Exercise prompt
From the entries that follow, copy each line in which "noch" appears.

Entries provided
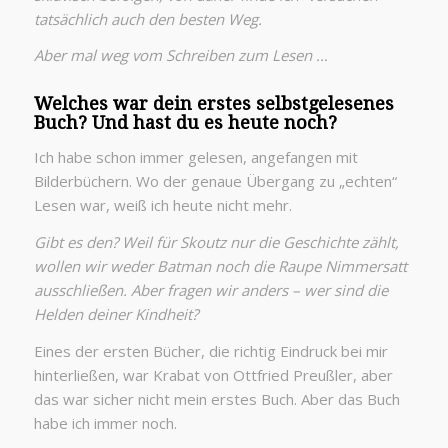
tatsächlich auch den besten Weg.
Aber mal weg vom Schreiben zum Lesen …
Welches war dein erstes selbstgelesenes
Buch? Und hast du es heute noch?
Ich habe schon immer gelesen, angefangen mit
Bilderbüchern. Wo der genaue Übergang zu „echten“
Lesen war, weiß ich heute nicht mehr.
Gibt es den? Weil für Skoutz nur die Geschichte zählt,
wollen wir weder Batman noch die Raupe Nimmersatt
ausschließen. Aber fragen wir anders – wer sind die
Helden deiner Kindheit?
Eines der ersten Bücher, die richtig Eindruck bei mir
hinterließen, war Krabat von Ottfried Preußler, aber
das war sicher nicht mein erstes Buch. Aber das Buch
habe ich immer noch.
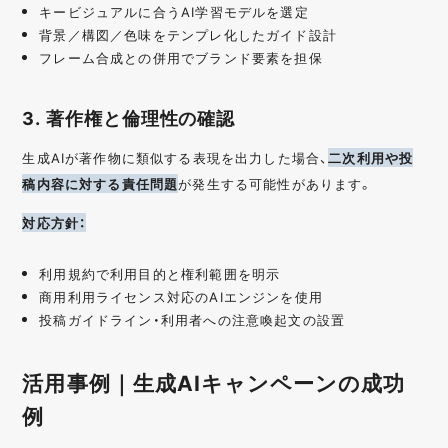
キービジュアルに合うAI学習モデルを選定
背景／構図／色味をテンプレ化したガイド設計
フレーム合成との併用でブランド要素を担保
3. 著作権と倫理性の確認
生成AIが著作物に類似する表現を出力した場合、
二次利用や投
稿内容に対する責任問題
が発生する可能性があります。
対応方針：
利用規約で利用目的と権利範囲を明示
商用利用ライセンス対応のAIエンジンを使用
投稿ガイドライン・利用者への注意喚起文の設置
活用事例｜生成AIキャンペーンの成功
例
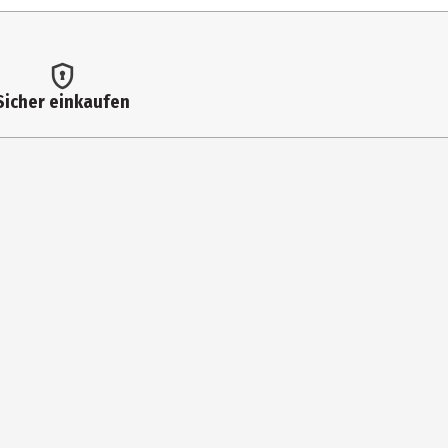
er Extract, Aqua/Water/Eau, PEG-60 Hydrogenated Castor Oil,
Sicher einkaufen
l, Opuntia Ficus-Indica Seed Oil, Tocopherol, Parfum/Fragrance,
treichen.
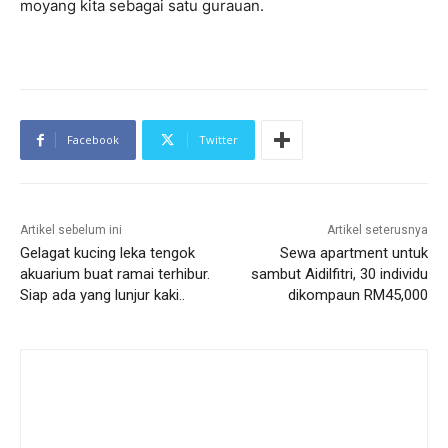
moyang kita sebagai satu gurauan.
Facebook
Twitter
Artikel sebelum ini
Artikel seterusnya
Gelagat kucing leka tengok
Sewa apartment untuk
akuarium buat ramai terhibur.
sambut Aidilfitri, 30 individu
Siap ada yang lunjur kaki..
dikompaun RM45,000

Exercise response
Buch? Und hast du es heute noch?
wollen wir weder Batman noch die Raupe Nimmersatt
habe ich immer noch.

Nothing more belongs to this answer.